In simplest terms, you can't inherit form a sealed class. The sealed keyword literally seals it for further inheritance. Here we will discuss sealed class and methods in C#.

Why would you want a Sealed Class?

Classes should either be designed for inheritance or they should entirely prohibit it. If a class can be derived from it, you have to think of more possibilities, methods like Equals become more complicated and consequently documentation gets bulky.

Now, if there is a class in your design that you are sure will never be a base class, you should go ahead and seal it. Not only will it make your program simple but it will also prevent any bugs that might arise due to ambiguity.

Secondly, it offers better performance. Because a sealed class will never be a base class, run time optimization can make calling sealed class methods slightly faster.

Note: A static class can neither be inherited nor instantiated. However, in the case of a sealed class you can create as many instances as you like, you just can't inherit from it.

Look at the code below:

Our class A is sealed and we have successfully created it's two instances, the first one in class B and the second one in Main function.

  1. class Program  
  2. {  
  3.     static void Main(string[] args)  
  4.     {  
  5.         B b = new B();  
  6.         b.print_B();  
  8.         A a = new A();  
  9.         a.printA();  
  11.         Console.ReadLine();  
  12.     }  
  13. }  
  15. sealed class A  
  16. {  
  17.     private int x = 1;  
  18.     public void printA()  
  19.     {  
  20.         Console.WriteLine(x);  
  21.     }  
  22. }  
  24. class B  
  25. {   
  26.     public void print_B()  
  27.     {  
  28.         A a = new A();  
  29.         a.printA();  
  30.     }  
  31. }  
Now let's see what will happen if we will try to inherit class B from class A.

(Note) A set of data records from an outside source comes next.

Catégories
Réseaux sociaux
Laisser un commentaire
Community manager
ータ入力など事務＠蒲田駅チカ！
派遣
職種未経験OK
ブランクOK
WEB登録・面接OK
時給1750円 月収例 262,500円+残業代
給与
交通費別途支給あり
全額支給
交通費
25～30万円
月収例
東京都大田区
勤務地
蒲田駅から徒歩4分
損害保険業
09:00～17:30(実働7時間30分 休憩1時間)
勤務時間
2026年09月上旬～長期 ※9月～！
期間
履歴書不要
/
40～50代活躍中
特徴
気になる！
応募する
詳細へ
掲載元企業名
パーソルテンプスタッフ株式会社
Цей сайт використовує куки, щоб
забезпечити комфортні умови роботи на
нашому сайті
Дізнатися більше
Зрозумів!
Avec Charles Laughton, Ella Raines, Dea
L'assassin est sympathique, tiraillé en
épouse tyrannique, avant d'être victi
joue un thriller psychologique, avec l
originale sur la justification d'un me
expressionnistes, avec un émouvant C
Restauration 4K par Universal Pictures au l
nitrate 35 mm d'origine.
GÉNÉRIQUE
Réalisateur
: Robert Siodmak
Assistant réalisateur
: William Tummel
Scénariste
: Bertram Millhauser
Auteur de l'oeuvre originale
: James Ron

We'll get a compilation error stating that derivation from a sealed class is not possible.

Remember: Other classes can't inherit from sealed class whereas a sealed class can inherit from any other class.

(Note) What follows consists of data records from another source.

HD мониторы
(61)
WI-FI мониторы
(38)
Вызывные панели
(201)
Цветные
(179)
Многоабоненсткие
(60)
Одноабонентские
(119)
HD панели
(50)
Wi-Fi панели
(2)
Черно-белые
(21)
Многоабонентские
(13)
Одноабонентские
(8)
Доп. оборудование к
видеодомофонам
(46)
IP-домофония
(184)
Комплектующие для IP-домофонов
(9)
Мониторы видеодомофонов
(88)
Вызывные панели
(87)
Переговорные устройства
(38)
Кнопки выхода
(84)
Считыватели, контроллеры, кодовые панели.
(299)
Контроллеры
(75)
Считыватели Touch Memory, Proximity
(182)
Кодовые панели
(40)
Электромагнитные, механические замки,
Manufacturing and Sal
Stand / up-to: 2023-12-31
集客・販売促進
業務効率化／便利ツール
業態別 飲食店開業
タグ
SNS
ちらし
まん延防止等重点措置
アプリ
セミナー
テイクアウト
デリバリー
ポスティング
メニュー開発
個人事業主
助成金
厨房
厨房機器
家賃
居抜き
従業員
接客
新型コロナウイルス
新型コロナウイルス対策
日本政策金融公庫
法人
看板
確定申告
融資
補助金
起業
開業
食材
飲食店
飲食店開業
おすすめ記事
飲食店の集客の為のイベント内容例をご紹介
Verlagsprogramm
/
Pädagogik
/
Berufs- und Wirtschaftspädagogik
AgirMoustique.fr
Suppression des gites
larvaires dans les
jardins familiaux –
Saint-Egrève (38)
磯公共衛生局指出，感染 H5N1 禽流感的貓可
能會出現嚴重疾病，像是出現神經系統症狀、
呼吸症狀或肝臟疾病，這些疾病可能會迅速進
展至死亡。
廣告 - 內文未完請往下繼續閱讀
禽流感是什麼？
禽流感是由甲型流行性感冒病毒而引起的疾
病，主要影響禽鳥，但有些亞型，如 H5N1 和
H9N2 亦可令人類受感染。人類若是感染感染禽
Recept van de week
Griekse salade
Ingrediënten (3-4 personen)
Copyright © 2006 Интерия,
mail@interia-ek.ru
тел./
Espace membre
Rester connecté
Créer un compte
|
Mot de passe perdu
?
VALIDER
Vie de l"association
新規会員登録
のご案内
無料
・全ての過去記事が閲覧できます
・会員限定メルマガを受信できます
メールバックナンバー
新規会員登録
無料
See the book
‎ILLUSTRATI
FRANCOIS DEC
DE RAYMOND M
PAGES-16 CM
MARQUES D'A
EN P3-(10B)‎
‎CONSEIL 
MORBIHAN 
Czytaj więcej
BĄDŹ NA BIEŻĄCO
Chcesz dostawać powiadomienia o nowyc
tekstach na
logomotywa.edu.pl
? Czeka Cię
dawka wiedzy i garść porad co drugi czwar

Are sealed methods possibl?

Well yes, just like a class you can also seal a method with the use of sealed keyword, but you must also use the keyword "override."

Why? Because the intention behind sealing a method is to stop further overriding of it.

In other words, at any level of inheritance, if you want to restrict the next level of derived classes from overriding a virtual method, then create that method by using the keyword sealed along with the keyword override.

Look at the code below:
  1. namespace ConsoleApplication2  
  2. {  
  3.     class A  
  4.     {  
  5.         virtual public void  printA()  
  6.         {  
  7.             Console.WriteLine("In class A");  
  8.         }  
  9.     }  
  11.     class B : A  
  12.     {  
  13.         sealed override public void printA()  
  14.         {  
  15.             Console.WriteLine("In class B");  
  16.         }  
  17.     }  
  19.     class C : B  
  20.     {  
  21.     override public void printA() //Error: cannot override inherited member  
  22.         {                             //B.printA() because it is sealed.   
  24.         }  
  25.     }  
  26. }  
The line 21 will throw an error, since it is trying to override a sealed virtual method.

I hope the above article made sense to you and now the idea and functionality of sealed classes and methods is sealed in your mind.